What does “Code is Data” even mean? 🤔
In short: when language syntax and its abstract syntax tree (AST) looks the same.
What does it give us? If syntax is the same as its AST it means that somehow code is defined in terms of itself. Since AST is a structured representation of code as data, which is used by compilers to manipulate programs and generate different code, then the program written in such language should be able to manipulate itself.
Let’s look at this snippet of code written in JavaScript:
const x = 1; if (isZero(x)) { log('zero'); } else { log(x); }
In order to transform this code (for example ES2015 into ES5) we would need a source-to-source compiler, such as Babel, which would parse program text into its AST, transform it into another AST and then generate a new code. It means that to transform JavaScript code we need a representation of it which can be manipulated by the language, in this case code text is being transformed into JSON.
Here’s AST of the above program in JSON format:
{ "type": "Program", "body": [ { "type": "VariableDeclaration", "declarations": [ { "type": "VariableDeclarator", "id": { "type": "Identifier", "name": "x" }, "init": { "type": "Literal", "value": 1, "raw": "1" } } ], "kind": "const" }, { "type": "IfStatement", "test": { "type": "CallExpression", "callee": { "type": "Identifier", "name": "isZero" }, "arguments": [ { "type": "Identifier", "name": "x" } ] }, "consequent": { "type": "BlockStatement", "body": [ { "type": "ExpressionStatement", "expression": { "type": "CallExpression", "callee": { "type": "Identifier", "name": "log" }, "arguments": [ { "type": "Literal", "value": "zero", "raw": "'zero'" } ] } } ] }, "alternate": { "type": "BlockStatement", "body": [ { "type": "ExpressionStatement", "expression": { "type": "CallExpression", "callee": { "type": "Identifier", "name": "log" }, "arguments": [ { "type": "Identifier", "name": "x" } ] } } ] } } ] }
But how would look like a language syntax where AST is code and code is AST? Most certainly we don’t want to write programs using the above representation because it is overly verbose. However this JSON representation can give us a hint on where to start looking for such language syntax. We know already that AST is a structured representation of code, which means that the code should be also structured. If we look at above AST it is clear that there’s nodes which correspond to certain syntax tokens.

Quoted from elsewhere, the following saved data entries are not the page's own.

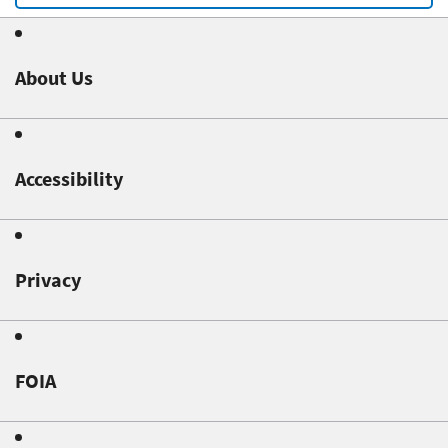
About Us
Accessibility
Privacy
FOIA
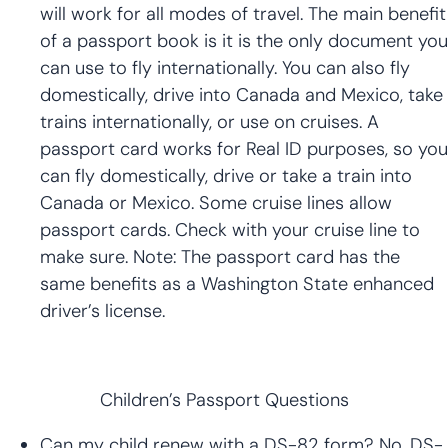
will work for all modes of travel. The main benefit
of a passport book is it is the only document you
can use to fly internationally. You can also fly
domestically, drive into Canada and Mexico, take
trains internationally, or use on cruises. A
passport card works for Real ID purposes, so you
can fly domestically, drive or take a train into
Canada or Mexico. Some cruise lines allow
passport cards. Check with your cruise line to
make sure. Note: The passport card has the
same benefits as a Washington State enhanced
driver’s license.
Children’s Passport Questions
Can my child renew with a DS-82 form? No. DS-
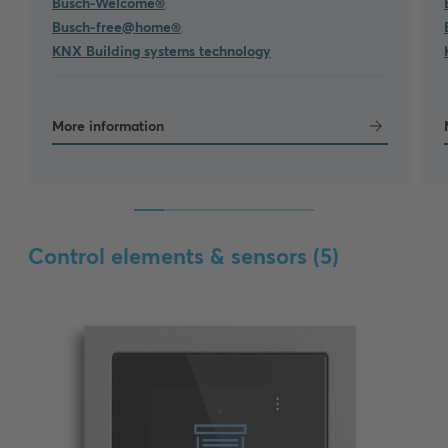
Busch-Welcome®
,
Busch-free@home®
,
KNX Building systems technology
More information
Control elements & sensors (
5
)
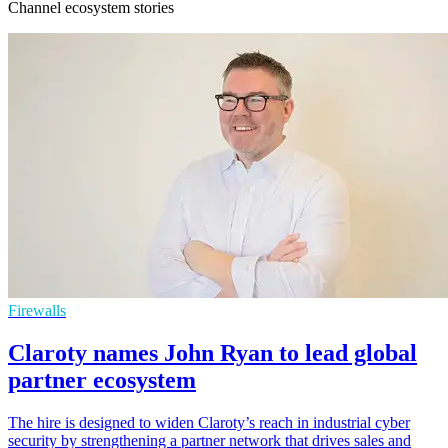
Channel ecosystem stories
Firewalls
Claroty names John Ryan to lead global
partner ecosystem
The hire is designed to widen Claroty’s reach in industrial cyber
security by strengthening a partner network that drives sales and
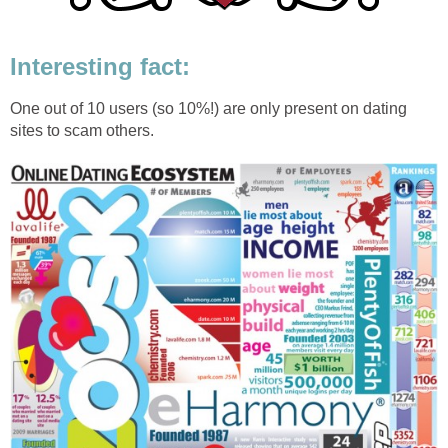
Interesting fact:
One out of 10 users (so 10%!) are only present on dating
sites to scam others.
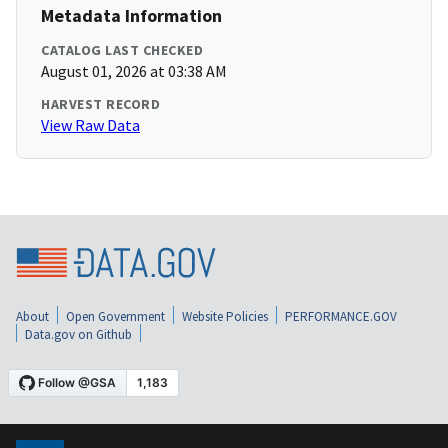
Metadata Information
CATALOG LAST CHECKED
August 01, 2026 at 03:38 AM
HARVEST RECORD
View Raw Data
About
Open Government
Website Policies
PERFORMANCE.GOV
Data.gov on Github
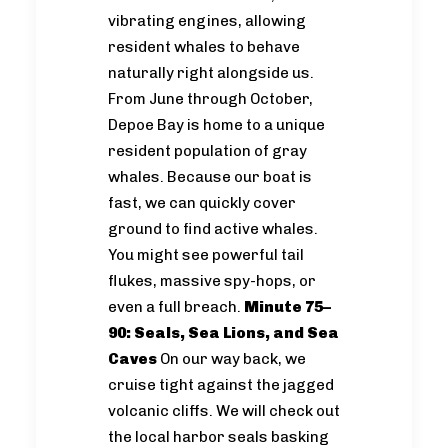
vibrating engines, allowing
resident whales to behave
naturally right alongside us.
From June through October,
Depoe Bay is home to a unique
resident population of gray
whales. Because our boat is
fast, we can quickly cover
ground to find active whales.
You might see powerful tail
flukes, massive spy-hops, or
even a full breach.
Minute 75–
90: Seals, Sea Lions, and Sea
Caves
On our way back, we
cruise tight against the jagged
volcanic cliffs. We will check out
the local harbor seals basking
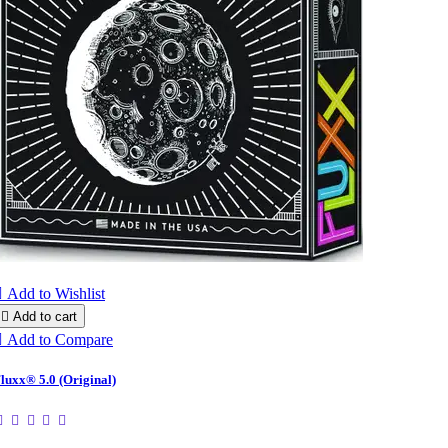

Add to Wishlist

Add to cart

Add to Compare
luxx® 5.0 (Original)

For example the following is AST of isZero(x) expression, where both isZero and x are of type Identifier and form a single CallExpression:
{ "type": "CallExpression", "callee": { "type": "Identifier", "name": "isZero" }, "arguments": [ { "type": "Identifier", "name": "x" } ] }
Let’s encode those AST nodes back into their textual representation but preserve AST structure (imagine we have Babel plugin for this). We’ll use Array literals instead of objects to represent structure and drop unnecessary syntax:
[isZero x]
The original program would look like this in our made up language:
[const x 1] [if [isZero x] [log 'zero'] [log x]]
Looks like we ended up having properties of a language described at the beginning: the code is AST and AST is the code (where in this case AST is encoded into keywords using Babel).
Now if we encode the entire JavaScript like this we could write a program that can transform itself 💡. Let’s write a program that transforms ES2015-ish variable declaration into its ES5 analogue.
// input code [const x 1] // expected output code [var x 1] // transformation [function transform [[declKeyword varName varVal]] [return [var varName varVal]]] // running transformation [transform [const x 1]] // => [var x 1]
Having a language like this doesn’t require to have a specialized compiler to transform code, you just write transformation in the language itself. Lisp is a family of such languages and this property of a language is known as homoiconicity. Here’s an example of code transformation written in ClojureScript:
;; input code (def x 1) ;; expected output code (def x 2) ;; transformation (defmacro transform [[decl-keyword var-name var-val]] `(def ~var-name ~(+ var-val 1))) ;; running transformation (transform '(def x 1)) ;; => (def x 2)
In Lisp languages a code that manipulates code is called macro. A macro is a function that is executed at compile time against other code. Macros are heavily used in Lisps to build DSLs and introduce new language constructs (pattern matching, async/await, etc.), which means that you can invent new syntax in your programs. In fact most Lisps itself are built on macros, the baseline of a language is usually less than 30 forms and everything else is a macro or a function. Here's some examples and their macro definitions:
(defmacro when [test body] `(if ~test ~body)) (defmacro if-not [test body] `(if (not ~test) ~body)) (when true (log "IT'S TRUE!")) (if-not false (log "IT'S TRUE!"))
Now it should be clear what does “Code is Data” mean.